I can't find a great deal of information on the school. Wikipedia references the fact that the school relocated across the road but doesn't give an exact date, although the replacement is a particularly new building (5-10 years?) by my estimations. The older school buildings themselves don't appear to be listed, although they are referenced, albeit briefly, in the conservation area report for Grenoside, which mentions that they were built in the arts and crafts style and exemplifies them as buildings with merit. Recent estate agents listings note they are Victorian in origin. Unfortunately I can't elaborate further but I will update if I get any more specific information from people locally.
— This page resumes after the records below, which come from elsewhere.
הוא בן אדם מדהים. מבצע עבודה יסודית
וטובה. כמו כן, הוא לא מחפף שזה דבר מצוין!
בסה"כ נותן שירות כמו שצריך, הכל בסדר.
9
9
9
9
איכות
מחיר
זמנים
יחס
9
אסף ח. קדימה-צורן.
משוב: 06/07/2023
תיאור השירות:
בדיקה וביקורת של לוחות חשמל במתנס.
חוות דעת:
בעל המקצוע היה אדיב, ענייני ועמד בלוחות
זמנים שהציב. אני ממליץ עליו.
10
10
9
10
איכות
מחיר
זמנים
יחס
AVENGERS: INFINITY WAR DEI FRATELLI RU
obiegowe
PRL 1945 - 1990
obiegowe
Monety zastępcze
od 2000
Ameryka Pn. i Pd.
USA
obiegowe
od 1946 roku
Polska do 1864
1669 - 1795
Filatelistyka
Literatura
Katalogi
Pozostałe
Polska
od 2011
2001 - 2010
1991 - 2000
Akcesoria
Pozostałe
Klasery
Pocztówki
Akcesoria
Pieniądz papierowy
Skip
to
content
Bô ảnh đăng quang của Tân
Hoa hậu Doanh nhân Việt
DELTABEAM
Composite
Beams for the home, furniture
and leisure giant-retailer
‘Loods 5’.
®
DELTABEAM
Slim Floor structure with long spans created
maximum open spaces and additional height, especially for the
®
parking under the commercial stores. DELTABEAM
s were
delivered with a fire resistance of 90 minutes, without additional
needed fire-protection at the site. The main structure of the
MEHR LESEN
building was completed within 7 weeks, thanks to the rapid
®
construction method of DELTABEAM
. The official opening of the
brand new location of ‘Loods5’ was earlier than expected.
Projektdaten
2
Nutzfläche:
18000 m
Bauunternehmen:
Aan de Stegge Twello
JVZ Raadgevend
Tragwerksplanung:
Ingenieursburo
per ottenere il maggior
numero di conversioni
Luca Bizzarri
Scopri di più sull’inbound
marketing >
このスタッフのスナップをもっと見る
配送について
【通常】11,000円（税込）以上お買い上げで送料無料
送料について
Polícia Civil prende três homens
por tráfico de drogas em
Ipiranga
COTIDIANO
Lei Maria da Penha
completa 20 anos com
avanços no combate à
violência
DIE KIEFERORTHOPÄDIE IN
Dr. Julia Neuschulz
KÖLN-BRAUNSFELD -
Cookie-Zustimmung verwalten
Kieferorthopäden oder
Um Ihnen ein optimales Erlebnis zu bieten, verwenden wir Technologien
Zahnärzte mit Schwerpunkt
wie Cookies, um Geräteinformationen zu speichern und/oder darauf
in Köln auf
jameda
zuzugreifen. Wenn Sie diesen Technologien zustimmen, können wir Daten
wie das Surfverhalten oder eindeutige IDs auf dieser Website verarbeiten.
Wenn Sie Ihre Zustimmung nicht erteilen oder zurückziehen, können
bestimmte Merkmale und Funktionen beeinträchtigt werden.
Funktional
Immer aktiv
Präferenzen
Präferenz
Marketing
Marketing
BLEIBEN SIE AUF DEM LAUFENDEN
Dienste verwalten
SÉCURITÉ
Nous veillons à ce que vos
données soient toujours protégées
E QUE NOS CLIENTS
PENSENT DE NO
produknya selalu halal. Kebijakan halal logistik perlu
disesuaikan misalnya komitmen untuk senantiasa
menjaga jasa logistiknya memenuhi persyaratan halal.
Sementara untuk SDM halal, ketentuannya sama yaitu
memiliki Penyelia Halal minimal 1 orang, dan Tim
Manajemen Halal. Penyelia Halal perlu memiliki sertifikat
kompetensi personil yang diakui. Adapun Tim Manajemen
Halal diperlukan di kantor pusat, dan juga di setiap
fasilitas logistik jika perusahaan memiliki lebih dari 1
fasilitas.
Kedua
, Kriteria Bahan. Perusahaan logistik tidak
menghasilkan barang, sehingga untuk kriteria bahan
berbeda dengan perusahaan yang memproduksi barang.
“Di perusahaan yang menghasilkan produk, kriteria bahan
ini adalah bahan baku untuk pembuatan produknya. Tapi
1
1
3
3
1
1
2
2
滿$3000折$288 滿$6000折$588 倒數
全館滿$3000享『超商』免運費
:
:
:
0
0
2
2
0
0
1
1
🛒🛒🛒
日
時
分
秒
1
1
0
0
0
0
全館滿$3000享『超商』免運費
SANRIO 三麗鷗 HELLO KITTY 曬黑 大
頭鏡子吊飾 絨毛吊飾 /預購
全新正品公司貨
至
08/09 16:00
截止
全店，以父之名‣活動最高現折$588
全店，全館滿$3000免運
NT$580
The buildings were recently sold at auction for £275,000 and there is lapsed planning permission for conversion to 8 dwellings, which, as I understand, is being re-applied for at present.


*The Photographs*

1. The front elevation, my sole external:





2. The light was as good as one could hope for, given that it's October:





3. Got a wide angle converter as part of the deal, this was the result from that:





4. A single HDR, just because I enjoyed the light flooding in:





5. Seemingly perpetual classrooms:





6. Gorgeous wallpaper:





7. Fungus on the blackboard:





8. What's left of the blackboard and such:





Thanks for looking,

_*Thirteen.*_​


----------



## flyboys90 (Oct 7, 2013)

Great pics,thanks for sharing.


----------



## LittleOz (Oct 7, 2013)

Good find that


----------



## mockingbird (Oct 8, 2013)

the curtain shots a keeper


----------



## UrbanX (Oct 8, 2013)

Whatever you picked it up for, it was worth it! 
The 2nd shot is my fave, but it's a lovely set of photo all round! 
Thanks for sharing!


----------



## urbex13 (Oct 9, 2013)

Cheers everyone, really enjoyed taking it for a spin. A new camera was needed, my Olympus was cracked and bashed and held together with superglue. Bit of a luxury having a camera that will auto-focus!


----------